Hours after Donald Trump's former lawyer Michael Cohen appeared in a federal court in Manhattan and pleaded guilty on eight charges -- five counts of tax fraud, one bank fraud and two counts of violation of campaign finance laws -- the US president reacted to Cohen's statements and said that he was at no fault in all these cases.
Trump said that the only wrong thing he had done was to beat "Crooked Hillary Clinton and the Democrats" in the elections.
"The only thing that I have done wrong is to win an election that was expected to be won by Crooked Hillary Clinton and the Democrats. The problem is, they forgot to campaign in numerous states!" Trump tweeted.
In the court proceeding on Agust 21, Cohen had spoken about the hush money, and said that he had paid $130,000 and $150,000 to two women, who he did not name. Cohen is known to have paid adult film star Stormy Daniels and former Playboy model Karen McDougal.
Even though he did not name Trump either, Cohen clearly explained that he was acting at the direction of the president and the purpose of the payment was to buy the women's silence so that the accusations would not dampen the election. He said that the payment was "in coordination and at the direction of a candidate for federal office", and the other was made "under direction of the same candidate," the Agence France-Presse reported.
Later, Lanny Davis, one of Cohen's lawyers later said that his client had "testified under oath that Donald Trump directed him to commit a crime."
So what does Trump have to say to this? Speaking to Fox News, the US president said that he came to know of these payments "later," but insisted that they weren't illegal because they were paid "from me."

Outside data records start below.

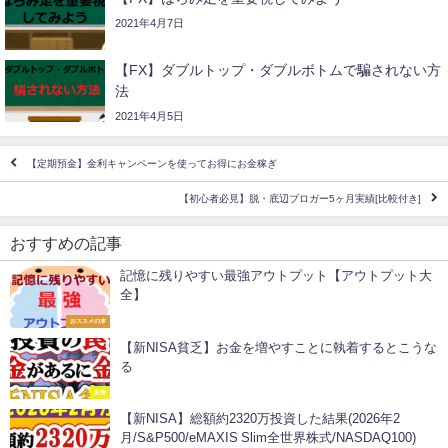
2021年4月7日
【FX】ダブルトップ・ダブルボトムで騙されない方
法
2021年4月5日
【定期預金】金利キャンペーンを使ってお得にお金稼ぎ
【初心者必見】脱・底辺ブロガー5ヶ月実績[比較付き]
おすすめの記事
記憶に残りやすい最強アウトプット【アウトプット大
全】
おススメの本
【新NISA貧乏】お金を増やすことに執着するとこうな
る
お金
【新NISA】総額約2320万投資した結果(2026年2
月/S&P500/eMAXIS Slim全世界株式/NASDAQ100)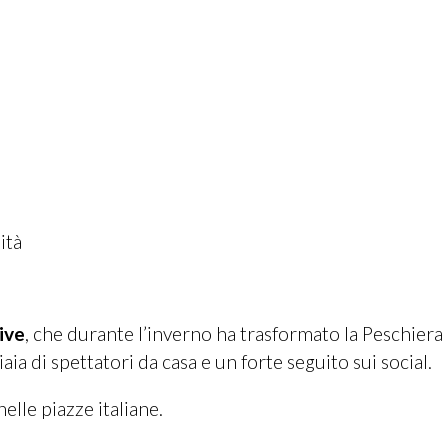
o
ità
ive
, che durante l’inverno ha trasformato la Peschiera 
ia di spettatori da casa e un forte seguito sui social.
elle piazze italiane.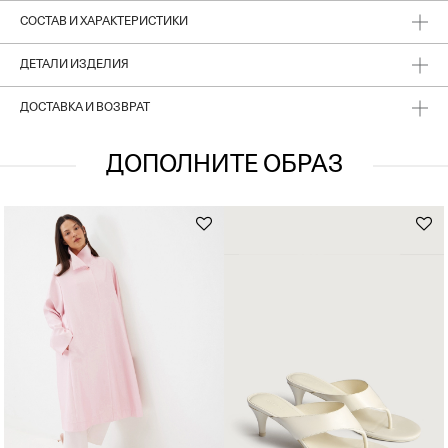
СОСТАВ И ХАРАКТЕРИСТИКИ
ДЕТАЛИ ИЗДЕЛИЯ
ДОСТАВКА И ВОЗВРАТ
ДОПОЛНИТЕ ОБРАЗ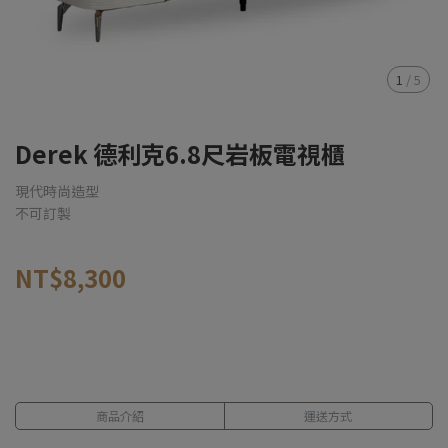
1
/
5
Derek 德利克6.8尺岩板電視櫃
現代時尚造型
不可訂製
NT$8,300
商品介紹
運送方式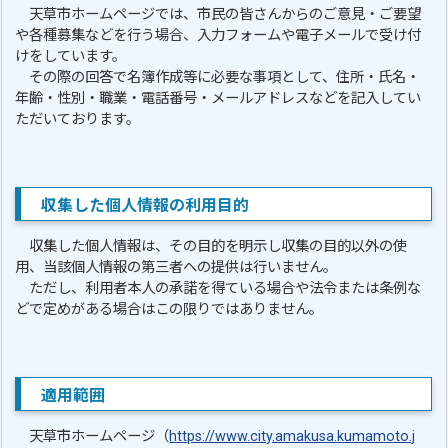
天草市ホームページでは、市民の皆さんからのご意見・ご要望
や各種募集などを行う場合、入力フォームや電子メールで受け付
けをしています。
その際の回答で名簿作成等に必要な事項として、住所・氏名・
年齢・性別・職業・電話番号・メールアドレスなどを記入してい
ただいております。
収集した個人情報の利用目的
収集した個人情報は、その目的を明示し収集の目的以外の使
用、当該個人情報の第三者への提供は行いません。
ただし、利用者本人の承諾を得ている場合や法令または条例な
どで定めがある場合はこの限りではありません。
適用範囲
天草市ホームページ（
https://www.city.amakusa.kumamoto.j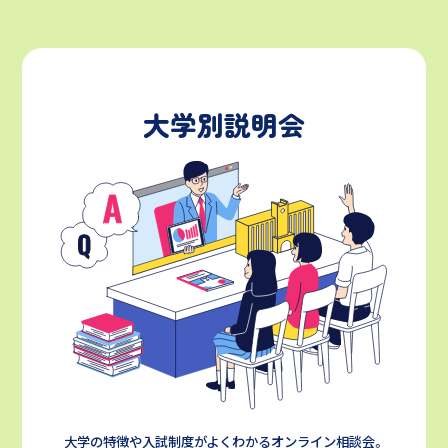
大学別説明会
大学の特徴や入試制度がよくわかるオンライン相談会。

"But you have to understand, Ainsley," Trump told host Ainsley Earhardt, "what he did – and they weren't taken out of campaign finance, that's the big thing. That's a much bigger thing. Did they come out of the campaign?

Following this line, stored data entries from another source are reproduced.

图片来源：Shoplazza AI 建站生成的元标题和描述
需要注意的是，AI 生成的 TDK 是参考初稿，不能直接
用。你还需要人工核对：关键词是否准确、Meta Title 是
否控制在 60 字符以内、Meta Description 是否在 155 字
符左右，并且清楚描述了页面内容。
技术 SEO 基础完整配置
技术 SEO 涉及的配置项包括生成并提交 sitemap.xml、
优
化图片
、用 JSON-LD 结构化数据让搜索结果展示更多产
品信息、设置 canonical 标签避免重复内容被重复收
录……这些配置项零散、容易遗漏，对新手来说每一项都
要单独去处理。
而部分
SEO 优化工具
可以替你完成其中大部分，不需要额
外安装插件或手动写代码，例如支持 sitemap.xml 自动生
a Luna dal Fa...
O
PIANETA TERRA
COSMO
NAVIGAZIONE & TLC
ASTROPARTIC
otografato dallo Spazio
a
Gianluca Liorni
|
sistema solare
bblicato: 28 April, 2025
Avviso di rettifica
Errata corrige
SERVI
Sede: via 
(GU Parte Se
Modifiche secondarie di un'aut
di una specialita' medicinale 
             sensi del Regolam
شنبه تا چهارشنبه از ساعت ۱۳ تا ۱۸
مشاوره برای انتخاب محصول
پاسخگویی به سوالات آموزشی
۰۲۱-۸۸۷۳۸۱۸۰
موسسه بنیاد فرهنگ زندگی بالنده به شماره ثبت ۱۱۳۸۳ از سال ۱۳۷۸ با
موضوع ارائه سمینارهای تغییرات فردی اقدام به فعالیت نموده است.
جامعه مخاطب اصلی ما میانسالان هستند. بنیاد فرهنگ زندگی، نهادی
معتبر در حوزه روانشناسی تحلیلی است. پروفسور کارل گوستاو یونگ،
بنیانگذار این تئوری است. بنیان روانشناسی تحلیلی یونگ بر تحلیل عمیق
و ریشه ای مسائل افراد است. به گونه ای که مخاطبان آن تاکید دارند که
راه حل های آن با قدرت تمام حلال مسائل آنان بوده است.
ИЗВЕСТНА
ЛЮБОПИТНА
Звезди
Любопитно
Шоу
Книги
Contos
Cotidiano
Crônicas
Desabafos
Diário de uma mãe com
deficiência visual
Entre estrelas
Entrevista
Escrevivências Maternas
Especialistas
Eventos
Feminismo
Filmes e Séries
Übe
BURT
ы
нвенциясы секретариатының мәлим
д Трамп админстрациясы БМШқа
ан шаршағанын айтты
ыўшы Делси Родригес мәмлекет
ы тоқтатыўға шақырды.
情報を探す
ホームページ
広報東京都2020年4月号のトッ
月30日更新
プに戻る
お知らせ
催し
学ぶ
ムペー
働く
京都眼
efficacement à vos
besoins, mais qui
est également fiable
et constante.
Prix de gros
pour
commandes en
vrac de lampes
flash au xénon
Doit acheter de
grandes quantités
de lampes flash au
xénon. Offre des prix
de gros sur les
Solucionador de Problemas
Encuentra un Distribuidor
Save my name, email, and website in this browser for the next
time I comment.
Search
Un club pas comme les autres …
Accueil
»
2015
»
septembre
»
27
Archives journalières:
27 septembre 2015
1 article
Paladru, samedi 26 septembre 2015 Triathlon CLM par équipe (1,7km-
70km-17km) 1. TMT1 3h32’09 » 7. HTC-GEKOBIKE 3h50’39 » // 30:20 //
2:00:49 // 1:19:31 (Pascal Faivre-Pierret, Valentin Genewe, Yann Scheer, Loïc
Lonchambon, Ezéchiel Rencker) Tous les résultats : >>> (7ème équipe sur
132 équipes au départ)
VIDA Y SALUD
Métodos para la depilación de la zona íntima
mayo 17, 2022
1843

"They didn't come out of the campaign, they came from me. And I tweeted about it."
Trump added that when he got to know about the payments, the first thing he asked was if the funds were taken from the campaign money. "I don't know if you know but I tweeted about the payments. But they didn't come out of campaign. In fact, my first question when I heard about it was did they come out of the campaign because that could be a little dicey," he added.

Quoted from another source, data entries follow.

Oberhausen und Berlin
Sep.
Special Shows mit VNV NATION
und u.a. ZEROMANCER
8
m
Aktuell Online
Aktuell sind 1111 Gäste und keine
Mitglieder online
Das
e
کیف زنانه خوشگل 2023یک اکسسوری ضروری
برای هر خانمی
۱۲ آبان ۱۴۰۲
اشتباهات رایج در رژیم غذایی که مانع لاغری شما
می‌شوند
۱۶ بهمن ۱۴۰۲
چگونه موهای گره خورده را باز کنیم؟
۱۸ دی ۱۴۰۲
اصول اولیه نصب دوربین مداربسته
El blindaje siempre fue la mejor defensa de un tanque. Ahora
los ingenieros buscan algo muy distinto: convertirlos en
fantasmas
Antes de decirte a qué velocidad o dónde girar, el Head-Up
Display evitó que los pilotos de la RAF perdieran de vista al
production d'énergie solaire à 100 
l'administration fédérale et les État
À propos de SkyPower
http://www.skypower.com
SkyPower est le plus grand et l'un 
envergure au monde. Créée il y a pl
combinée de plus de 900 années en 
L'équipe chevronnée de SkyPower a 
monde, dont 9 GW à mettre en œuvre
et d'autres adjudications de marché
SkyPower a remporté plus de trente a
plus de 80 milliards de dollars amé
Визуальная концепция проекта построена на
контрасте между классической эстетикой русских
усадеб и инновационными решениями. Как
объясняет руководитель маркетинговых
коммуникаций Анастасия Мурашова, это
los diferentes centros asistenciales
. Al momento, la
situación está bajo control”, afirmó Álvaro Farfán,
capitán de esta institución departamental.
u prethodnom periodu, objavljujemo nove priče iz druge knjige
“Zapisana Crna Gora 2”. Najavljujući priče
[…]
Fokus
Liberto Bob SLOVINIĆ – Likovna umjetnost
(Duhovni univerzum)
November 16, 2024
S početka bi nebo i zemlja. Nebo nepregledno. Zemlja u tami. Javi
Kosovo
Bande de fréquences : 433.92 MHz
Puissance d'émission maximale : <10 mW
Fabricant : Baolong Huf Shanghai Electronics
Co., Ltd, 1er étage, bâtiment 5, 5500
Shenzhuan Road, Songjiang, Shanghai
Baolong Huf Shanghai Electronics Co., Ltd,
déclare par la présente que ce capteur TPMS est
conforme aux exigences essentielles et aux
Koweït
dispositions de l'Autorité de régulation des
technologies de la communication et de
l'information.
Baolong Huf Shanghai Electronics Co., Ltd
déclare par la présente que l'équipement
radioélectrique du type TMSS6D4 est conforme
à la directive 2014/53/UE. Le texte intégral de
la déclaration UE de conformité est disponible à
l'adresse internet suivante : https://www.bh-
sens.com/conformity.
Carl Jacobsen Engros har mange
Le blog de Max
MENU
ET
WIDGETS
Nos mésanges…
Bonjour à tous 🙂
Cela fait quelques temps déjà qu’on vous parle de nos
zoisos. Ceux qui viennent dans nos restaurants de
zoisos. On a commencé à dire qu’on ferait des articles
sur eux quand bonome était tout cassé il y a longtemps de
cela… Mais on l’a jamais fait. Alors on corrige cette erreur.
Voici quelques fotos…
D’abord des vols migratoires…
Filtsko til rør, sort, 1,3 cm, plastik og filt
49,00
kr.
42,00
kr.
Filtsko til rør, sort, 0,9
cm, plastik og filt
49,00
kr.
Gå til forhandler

While the US president isn't too pleased with his former lawyer for implicating him, even implying that Cohen was "making up stories," he seems quite happy with how former campaign manager Paul Manafort has handled the arrest and investigation.
"I feel very badly for Paul Manafort and his wonderful family. 'Justice' took a 12-year-old tax case, among other things, applied tremendous pressure on him and, unlike Michael Cohen, he refused to 'break' - make up stories in order to get a 'deal.' Such respect for a brave man!" he wrote on Twitter.
If that wasn't enough, he even lashed out at Cohen on the micro-blogging site and said he shouldn't really be hired.
If anyone is looking for a good lawyer, I would strongly suggest that you don’t retain the services of Michael Cohen!— Donald J. Trump (@realDonaldTrump) August 22, 2018
However, Davis, Cohen's lawyer, had clearly said that by speaking up about Trump his client had prioritised his family and the country. "Michael Cohen took this step today so that his family can move on to the next chapter," ABC News quoted him as saying.
"This is Michael fulfilling his promise made on July 2nd to put his family and country first and tell the truth about Donald Trump.
"Today he stood up and testified under oath that Donald Trump directed him to commit a crime by making payments to two women for the principal purpose of influencing an election. If those payments were a crime for Michael Cohen, then why wouldn't they be a crime for Donald Trump?" Davis added.